In the listing, some lines may hold the string "GDPR"; report how many do, as a bare number.

> _Data records_
● ● ●
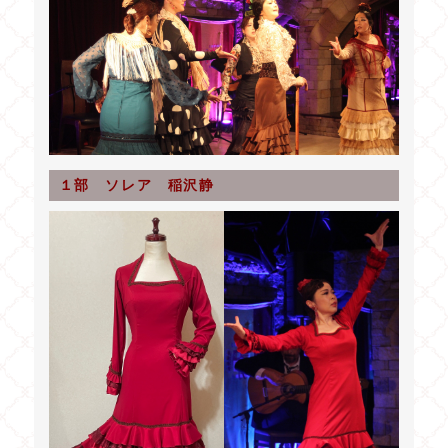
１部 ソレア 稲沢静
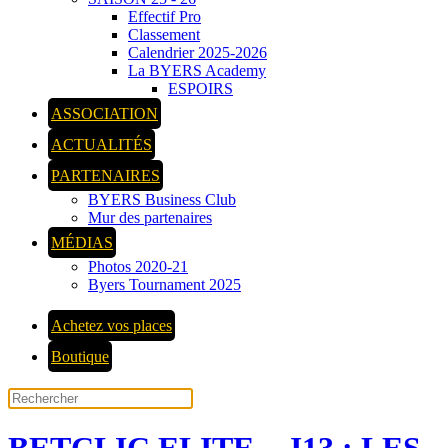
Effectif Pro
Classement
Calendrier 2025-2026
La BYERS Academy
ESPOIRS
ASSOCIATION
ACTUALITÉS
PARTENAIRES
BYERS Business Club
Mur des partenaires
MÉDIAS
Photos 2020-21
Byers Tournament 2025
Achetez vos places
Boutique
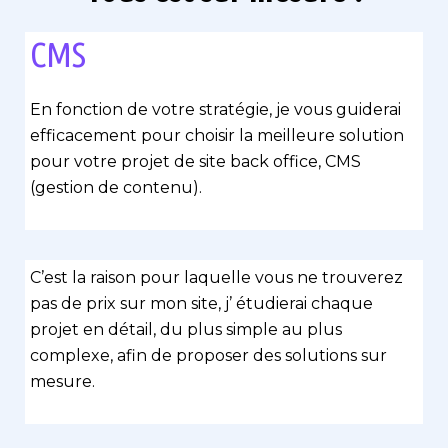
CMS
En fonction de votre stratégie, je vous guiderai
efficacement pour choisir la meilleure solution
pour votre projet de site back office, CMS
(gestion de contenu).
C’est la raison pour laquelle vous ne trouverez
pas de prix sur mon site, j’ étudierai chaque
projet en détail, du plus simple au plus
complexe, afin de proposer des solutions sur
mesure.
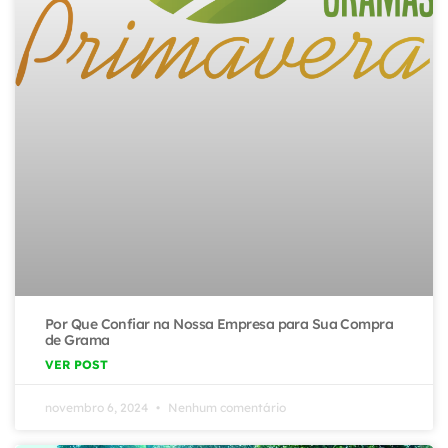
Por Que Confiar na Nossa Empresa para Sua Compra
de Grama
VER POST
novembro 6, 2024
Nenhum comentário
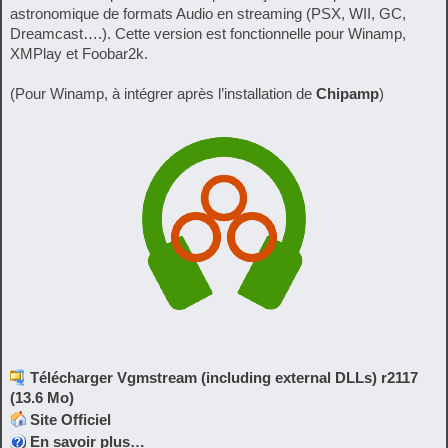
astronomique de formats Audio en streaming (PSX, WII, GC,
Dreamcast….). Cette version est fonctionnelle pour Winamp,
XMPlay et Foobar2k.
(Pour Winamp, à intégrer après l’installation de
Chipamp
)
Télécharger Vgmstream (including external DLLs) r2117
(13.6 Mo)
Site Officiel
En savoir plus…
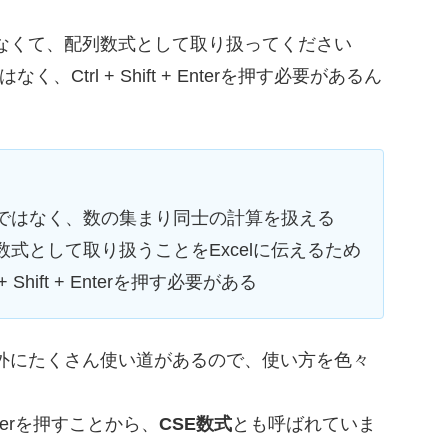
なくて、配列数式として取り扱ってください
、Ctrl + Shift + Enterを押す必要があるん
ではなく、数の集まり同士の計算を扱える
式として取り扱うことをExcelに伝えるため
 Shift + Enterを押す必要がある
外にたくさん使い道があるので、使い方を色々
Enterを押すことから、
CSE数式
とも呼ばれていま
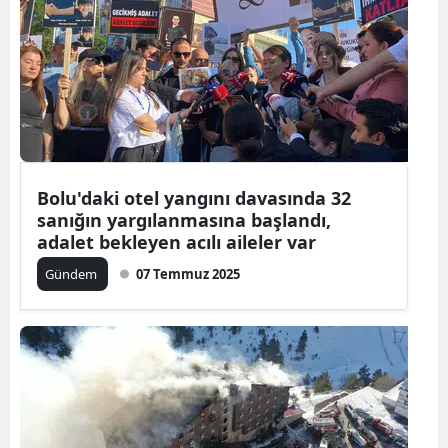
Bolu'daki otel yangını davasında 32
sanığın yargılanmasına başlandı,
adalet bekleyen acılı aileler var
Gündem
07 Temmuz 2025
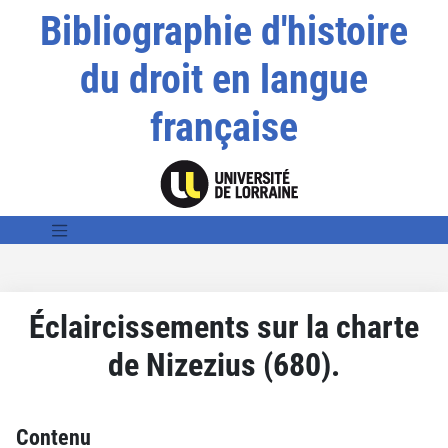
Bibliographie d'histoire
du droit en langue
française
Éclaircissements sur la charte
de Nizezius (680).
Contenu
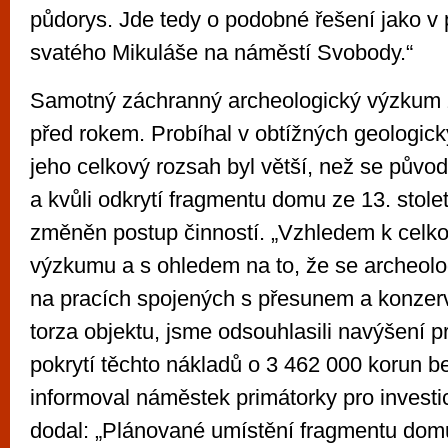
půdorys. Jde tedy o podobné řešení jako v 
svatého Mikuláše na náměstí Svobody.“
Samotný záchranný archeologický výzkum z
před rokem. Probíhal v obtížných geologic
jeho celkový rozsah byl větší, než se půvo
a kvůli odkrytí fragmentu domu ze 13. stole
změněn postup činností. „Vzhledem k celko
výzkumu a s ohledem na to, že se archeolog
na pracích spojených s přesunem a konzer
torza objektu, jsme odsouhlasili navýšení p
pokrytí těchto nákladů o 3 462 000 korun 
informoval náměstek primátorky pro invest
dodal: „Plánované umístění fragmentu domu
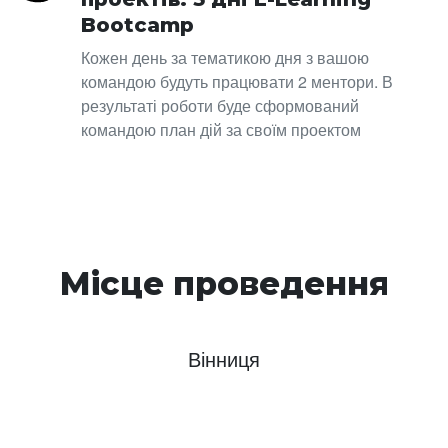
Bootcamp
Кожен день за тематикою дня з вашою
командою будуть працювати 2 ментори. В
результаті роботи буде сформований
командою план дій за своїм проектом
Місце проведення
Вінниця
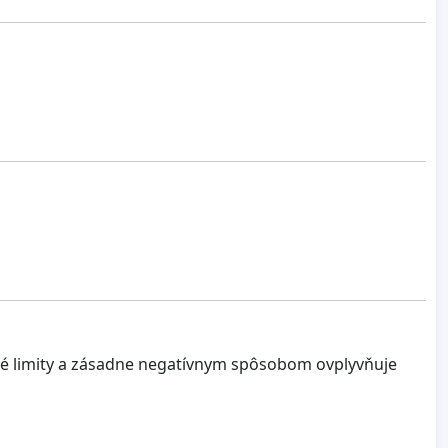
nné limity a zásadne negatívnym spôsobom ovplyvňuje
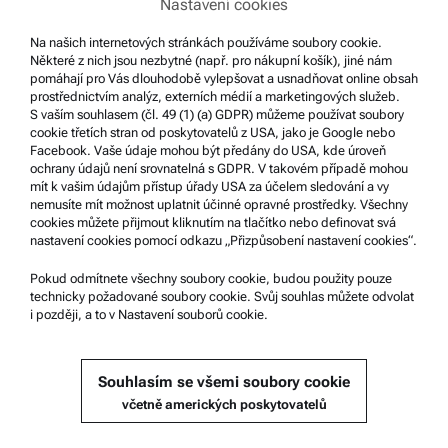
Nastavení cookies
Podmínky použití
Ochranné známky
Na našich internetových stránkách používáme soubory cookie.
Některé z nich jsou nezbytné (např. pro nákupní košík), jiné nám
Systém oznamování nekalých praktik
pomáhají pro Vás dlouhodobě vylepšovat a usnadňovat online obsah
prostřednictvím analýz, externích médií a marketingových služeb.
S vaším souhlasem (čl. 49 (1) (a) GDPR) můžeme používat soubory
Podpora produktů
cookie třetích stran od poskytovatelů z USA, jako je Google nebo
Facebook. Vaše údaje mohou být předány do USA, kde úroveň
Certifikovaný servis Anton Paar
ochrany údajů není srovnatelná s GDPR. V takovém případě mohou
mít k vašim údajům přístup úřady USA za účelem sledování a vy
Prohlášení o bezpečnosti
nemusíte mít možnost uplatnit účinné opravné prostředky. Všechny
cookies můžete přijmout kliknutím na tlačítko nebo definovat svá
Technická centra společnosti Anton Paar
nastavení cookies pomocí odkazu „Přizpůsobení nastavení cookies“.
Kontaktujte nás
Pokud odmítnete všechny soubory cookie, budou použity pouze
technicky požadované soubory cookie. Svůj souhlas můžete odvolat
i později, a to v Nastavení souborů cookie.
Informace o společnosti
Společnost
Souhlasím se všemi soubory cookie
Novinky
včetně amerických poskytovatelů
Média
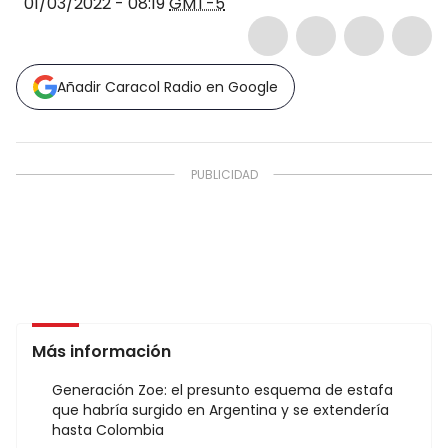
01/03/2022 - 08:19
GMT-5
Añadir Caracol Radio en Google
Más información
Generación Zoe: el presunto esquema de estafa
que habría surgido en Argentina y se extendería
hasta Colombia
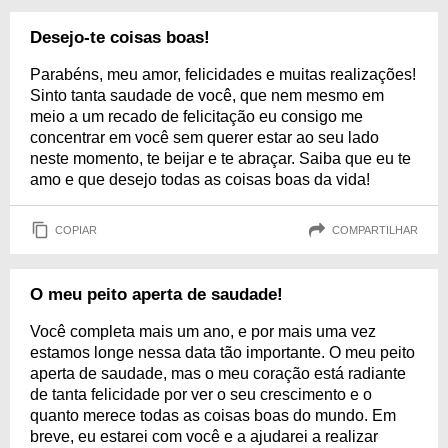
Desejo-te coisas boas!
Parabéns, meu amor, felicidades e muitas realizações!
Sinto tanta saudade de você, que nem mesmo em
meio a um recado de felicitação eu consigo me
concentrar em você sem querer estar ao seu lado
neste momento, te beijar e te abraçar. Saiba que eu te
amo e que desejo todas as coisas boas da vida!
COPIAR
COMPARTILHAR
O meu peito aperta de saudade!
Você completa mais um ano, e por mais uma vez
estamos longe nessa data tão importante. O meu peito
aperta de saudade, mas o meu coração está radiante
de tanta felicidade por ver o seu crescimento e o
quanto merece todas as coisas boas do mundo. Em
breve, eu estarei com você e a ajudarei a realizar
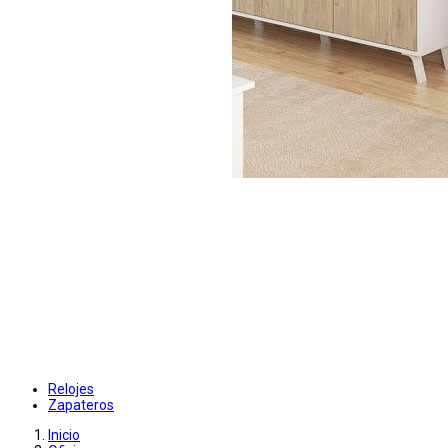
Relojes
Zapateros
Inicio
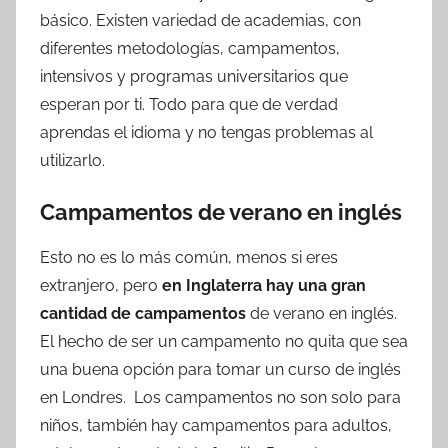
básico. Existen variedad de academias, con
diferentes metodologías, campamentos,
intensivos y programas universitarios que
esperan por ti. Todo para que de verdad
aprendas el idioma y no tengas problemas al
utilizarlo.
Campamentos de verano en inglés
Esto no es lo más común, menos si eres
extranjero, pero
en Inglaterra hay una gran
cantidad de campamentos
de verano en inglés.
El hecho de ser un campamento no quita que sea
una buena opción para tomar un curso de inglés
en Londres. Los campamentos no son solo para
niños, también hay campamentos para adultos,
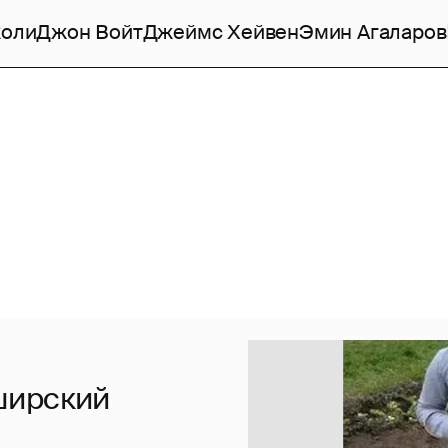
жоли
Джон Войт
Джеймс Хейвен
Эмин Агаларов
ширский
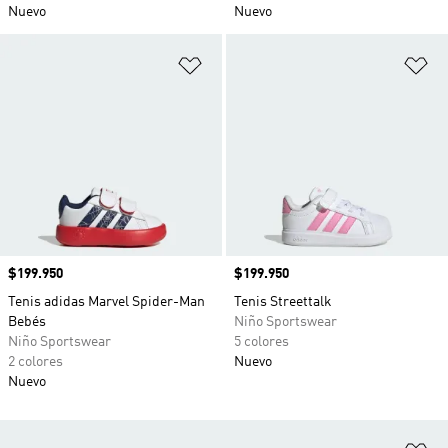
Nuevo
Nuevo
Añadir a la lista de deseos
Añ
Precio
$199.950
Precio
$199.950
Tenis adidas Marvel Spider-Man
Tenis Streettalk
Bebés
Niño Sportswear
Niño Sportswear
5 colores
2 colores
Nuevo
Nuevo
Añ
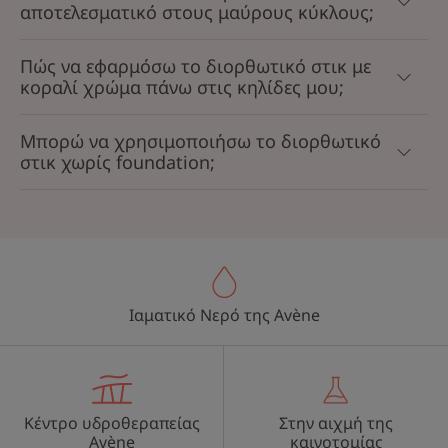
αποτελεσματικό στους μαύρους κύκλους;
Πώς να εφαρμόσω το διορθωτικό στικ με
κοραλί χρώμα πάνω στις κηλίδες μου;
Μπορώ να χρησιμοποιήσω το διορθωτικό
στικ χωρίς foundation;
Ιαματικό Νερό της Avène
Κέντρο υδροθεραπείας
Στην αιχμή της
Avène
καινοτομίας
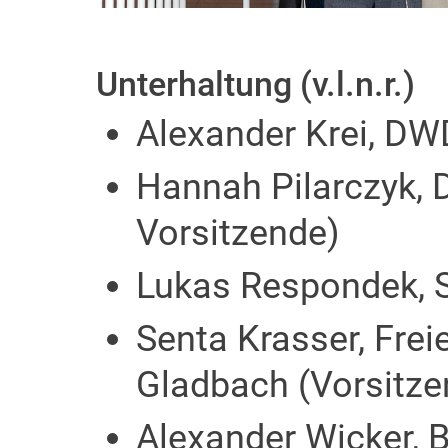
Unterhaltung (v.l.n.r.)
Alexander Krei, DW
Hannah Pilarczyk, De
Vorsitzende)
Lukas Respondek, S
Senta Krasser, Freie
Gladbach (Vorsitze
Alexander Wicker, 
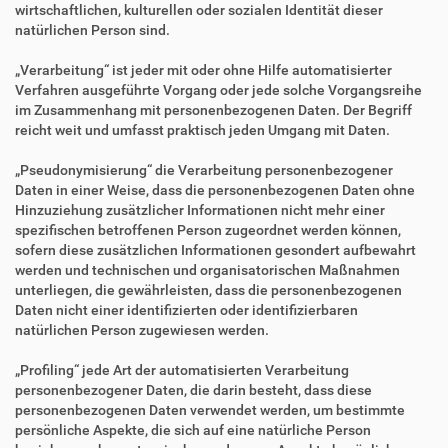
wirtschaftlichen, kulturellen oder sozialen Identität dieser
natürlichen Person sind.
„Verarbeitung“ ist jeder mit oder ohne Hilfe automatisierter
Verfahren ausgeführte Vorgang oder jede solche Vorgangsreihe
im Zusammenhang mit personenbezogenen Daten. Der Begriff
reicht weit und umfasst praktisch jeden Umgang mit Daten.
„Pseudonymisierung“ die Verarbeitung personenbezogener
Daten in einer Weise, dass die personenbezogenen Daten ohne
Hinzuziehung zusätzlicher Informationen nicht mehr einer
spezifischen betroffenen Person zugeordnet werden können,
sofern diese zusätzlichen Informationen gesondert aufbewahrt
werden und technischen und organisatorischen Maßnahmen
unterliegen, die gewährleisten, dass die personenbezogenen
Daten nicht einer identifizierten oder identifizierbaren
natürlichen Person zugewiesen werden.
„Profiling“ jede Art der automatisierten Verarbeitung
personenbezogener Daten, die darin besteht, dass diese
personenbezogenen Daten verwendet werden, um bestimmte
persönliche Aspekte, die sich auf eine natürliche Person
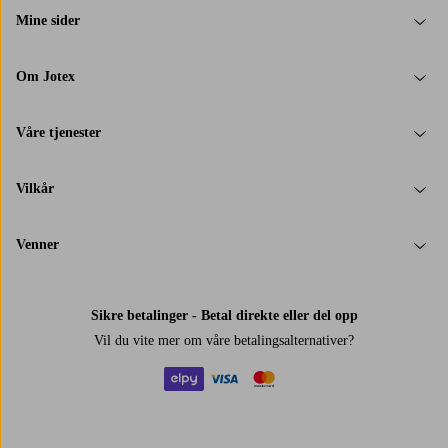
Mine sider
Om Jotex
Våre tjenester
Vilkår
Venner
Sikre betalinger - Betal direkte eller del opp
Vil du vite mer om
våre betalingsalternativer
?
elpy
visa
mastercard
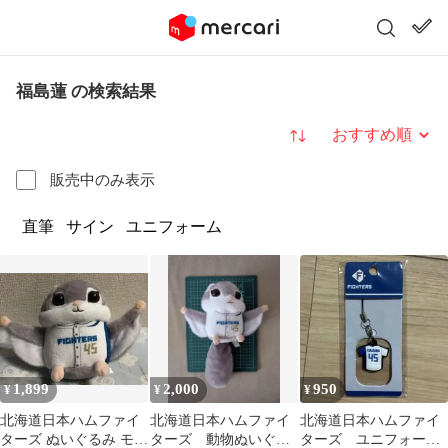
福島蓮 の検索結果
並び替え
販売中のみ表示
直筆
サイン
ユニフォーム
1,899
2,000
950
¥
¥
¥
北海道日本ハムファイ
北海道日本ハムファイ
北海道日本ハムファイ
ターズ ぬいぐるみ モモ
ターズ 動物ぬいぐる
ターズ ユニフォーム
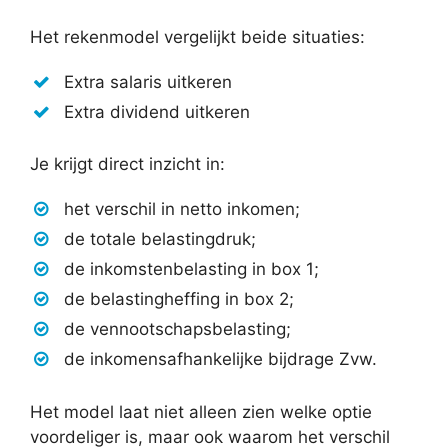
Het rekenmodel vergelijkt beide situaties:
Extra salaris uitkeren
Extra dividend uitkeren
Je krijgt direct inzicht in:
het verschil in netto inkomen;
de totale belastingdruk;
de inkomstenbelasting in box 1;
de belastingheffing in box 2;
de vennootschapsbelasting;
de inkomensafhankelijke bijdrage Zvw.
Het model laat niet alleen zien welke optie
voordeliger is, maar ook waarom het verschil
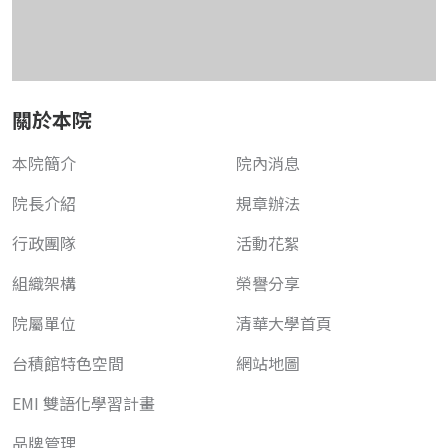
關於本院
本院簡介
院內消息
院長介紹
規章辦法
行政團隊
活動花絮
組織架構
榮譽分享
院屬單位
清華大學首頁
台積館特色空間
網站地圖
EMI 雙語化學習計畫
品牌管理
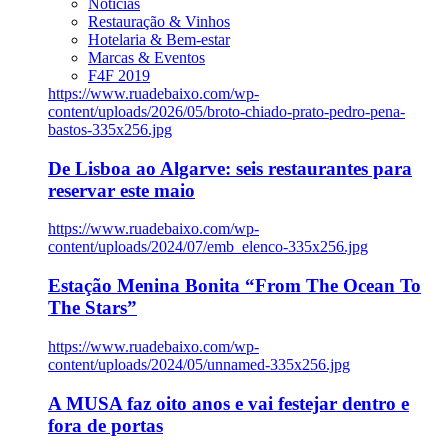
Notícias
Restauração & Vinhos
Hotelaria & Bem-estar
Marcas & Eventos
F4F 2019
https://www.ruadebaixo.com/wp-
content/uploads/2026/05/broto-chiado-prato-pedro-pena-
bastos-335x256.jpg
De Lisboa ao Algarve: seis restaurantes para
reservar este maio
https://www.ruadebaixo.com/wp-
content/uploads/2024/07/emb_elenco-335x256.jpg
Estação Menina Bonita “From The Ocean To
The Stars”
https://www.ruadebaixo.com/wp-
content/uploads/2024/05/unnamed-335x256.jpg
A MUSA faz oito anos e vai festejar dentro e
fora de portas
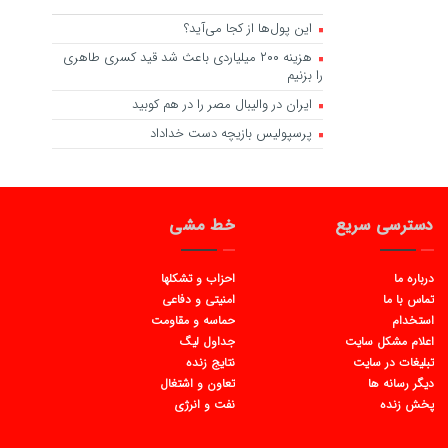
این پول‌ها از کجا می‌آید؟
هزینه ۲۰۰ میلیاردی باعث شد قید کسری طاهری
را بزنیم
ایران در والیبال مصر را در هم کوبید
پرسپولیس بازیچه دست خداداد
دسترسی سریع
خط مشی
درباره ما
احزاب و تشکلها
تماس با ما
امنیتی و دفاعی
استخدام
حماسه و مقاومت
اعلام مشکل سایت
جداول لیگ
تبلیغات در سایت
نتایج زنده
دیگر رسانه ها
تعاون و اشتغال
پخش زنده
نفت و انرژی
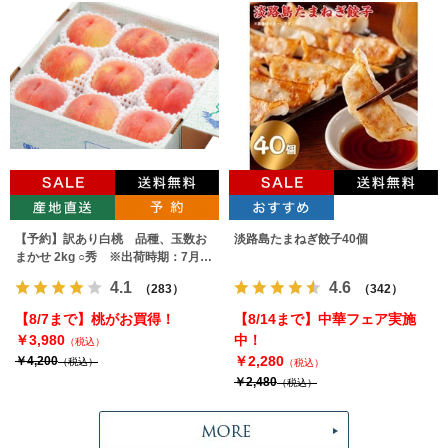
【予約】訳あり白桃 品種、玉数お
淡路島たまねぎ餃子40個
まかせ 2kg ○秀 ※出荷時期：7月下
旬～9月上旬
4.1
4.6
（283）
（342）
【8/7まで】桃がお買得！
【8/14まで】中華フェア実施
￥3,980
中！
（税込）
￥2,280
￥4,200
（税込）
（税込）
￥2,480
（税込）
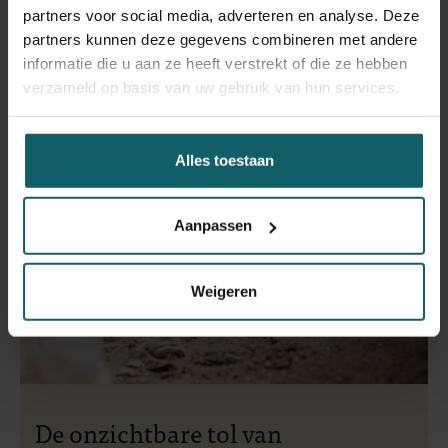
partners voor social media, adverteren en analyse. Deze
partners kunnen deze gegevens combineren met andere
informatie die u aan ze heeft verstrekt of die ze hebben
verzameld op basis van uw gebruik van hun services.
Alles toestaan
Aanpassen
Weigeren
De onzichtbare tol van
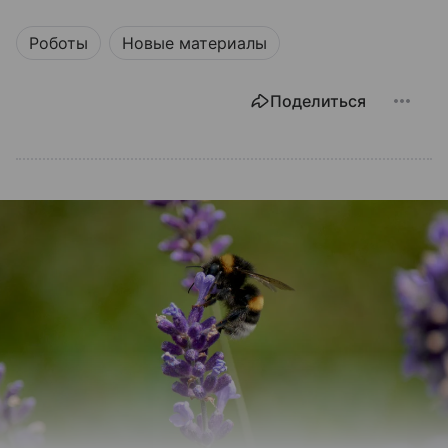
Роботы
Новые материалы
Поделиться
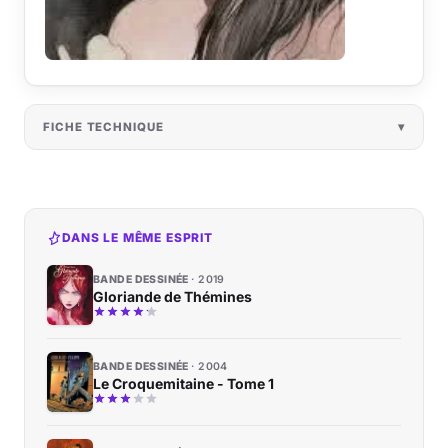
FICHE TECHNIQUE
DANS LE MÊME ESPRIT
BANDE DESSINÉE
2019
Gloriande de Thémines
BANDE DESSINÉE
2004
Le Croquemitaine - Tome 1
● ● ●
> _Answer for the task_
2